The alarm isn’t particularly loud, but is accompanied by flashing lights throughout the residence. And if that isn’t enough to wake me, Teddy pounds on my door. “Alice! Get up! Someone’s trying to break in!”

The nightmare about the prison hasn’t cleared from my mind, and at first I think that it’s me that’s trying to break in. Finally I surface enough to get what’s going on, hurry into a bathrobe and find Teddy prancing around outside the door like his feet are on fire.

“Come on,” he says, grabbing my arm. “We have to get to the safe room!”

That’s the drill. If the security alarm goes off, indicating a possible break-in, we’re all supposed to pile into the safe room-a windowless vault not far from the library-and wait until the first responders from Beacon Hill Security clear the premises. Mrs. Beasley, clad in a very handsome pair of men’s pajamas, has beat us to the safe room and sits there with her arms crossed, looking somewhere between bored and resolute. Naomi, fully, if hastily, dressed, arrives a moment later with Milton Bean in tow. Mr. Bean has wrapped himself in a sheet and looks like he escaped from a toga party, and isn’t sure if he should be amused or terrified.

“What’s going on?” he wants to know.

“Probably just a false alarm, but we need to take precautions.”

Naomi helps Teddy secure the door to the safe room. The vault is appointed like a small airport executive lounge, with low-level lighting, comfortable seating, a small refrigerator stocked with food and beverages and a video console wirelessly connected to all the security cameras in and around the residence. We watch as first one Beacon Hill Security patrol car rolls up in the public alley, then another, and finally a Boston Police patrol car arrives street-side. The Boston cops will secure the exterior of the building, which means they’ll walk the perimeter and check for signs of break-in. The Beacon Hill Security guards will, by previous arrangement, enter the residence and conduct a room-by-room search.

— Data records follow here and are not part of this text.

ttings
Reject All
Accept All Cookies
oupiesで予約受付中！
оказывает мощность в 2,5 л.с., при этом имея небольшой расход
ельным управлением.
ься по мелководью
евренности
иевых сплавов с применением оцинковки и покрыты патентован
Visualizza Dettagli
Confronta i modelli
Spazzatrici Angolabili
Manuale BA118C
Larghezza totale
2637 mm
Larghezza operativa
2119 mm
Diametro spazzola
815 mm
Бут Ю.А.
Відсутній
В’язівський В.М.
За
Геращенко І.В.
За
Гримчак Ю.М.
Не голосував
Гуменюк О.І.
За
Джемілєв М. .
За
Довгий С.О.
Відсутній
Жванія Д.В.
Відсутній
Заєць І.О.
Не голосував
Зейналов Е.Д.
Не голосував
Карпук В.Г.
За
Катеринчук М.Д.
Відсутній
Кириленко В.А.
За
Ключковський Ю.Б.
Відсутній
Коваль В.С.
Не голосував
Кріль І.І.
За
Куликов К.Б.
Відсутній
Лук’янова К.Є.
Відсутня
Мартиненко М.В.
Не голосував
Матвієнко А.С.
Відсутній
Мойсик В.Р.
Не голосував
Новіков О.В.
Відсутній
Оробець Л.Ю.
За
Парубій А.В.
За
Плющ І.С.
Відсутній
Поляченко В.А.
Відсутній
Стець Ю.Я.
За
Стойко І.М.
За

Fifteen minutes after the alarm first sounds, the Beacon Hill boss punches into the safe-room intercom, enters the code and informs us that the premises are clear and the situation is, his word, “contained.” And so we emerge unscathed if bleary-eyed to the news that a bullet has been fired through the third-floor window of Jack’s bedroom. That’s what triggered the alarm. No one has actually attempted to enter the premises.

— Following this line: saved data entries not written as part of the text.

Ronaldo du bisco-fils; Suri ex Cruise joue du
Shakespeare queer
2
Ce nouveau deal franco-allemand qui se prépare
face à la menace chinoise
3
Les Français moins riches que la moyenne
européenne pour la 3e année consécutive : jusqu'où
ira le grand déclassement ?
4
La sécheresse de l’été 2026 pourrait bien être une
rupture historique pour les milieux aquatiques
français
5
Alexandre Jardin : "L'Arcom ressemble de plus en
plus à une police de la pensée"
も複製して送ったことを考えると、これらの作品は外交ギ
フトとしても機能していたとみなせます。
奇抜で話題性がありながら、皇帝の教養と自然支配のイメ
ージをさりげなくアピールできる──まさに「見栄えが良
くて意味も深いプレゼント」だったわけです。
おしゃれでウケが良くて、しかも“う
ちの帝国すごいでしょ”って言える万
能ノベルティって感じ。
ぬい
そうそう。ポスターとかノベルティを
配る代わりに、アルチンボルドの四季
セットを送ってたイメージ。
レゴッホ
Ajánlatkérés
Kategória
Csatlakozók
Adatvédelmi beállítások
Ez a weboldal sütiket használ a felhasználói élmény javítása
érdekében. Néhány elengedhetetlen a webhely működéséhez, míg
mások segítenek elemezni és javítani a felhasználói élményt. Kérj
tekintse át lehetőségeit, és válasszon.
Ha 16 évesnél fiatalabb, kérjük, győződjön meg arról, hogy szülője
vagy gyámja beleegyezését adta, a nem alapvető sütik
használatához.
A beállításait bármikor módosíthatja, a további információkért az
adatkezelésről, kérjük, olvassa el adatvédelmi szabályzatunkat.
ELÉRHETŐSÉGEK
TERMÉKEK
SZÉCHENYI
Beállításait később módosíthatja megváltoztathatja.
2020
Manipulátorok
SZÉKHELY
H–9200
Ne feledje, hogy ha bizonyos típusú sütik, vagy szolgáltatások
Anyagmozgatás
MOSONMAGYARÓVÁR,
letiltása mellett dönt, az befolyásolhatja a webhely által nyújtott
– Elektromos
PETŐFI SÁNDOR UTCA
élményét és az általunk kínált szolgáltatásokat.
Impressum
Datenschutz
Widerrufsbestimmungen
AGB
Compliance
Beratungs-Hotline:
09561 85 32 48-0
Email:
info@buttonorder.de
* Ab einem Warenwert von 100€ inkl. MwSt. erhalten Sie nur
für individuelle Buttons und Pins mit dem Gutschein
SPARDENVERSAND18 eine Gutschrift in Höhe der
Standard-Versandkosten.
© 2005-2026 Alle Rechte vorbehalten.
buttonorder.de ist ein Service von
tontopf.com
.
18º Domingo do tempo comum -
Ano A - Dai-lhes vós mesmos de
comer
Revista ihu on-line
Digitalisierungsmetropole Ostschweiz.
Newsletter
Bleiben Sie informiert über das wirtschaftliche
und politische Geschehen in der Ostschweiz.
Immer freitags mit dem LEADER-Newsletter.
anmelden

“That glass is supposed to be bullet-resistant,” Naomi says, shocked by the news.

“Under normal circumstances it would be,” the security chief tells her.

“What’s that supposed to mean?”

“Whoever did this was firing something like an elephant gun. We found a large hunk of lead in the bedroom ceiling. Had to be a fifty caliber, and to get through the glass-it punched a hole as big as a grapefruit. The angle indicates it was fired from ground level, from the vicinity of the alley.”

“An elephant gun, you say?”

He shrugs. “Something powerful enough to stop an elephant. Your window barriers will stop penetration from small-arms fire, up to and including an Uzi on full auto. So this had to have been a high-powered rifle with special ammunition. We’re going to turn the slug over to the police, see what they make of it. With your permission.”

Naomi nods her permission and turns to me. “My God, what if Jack had been there?”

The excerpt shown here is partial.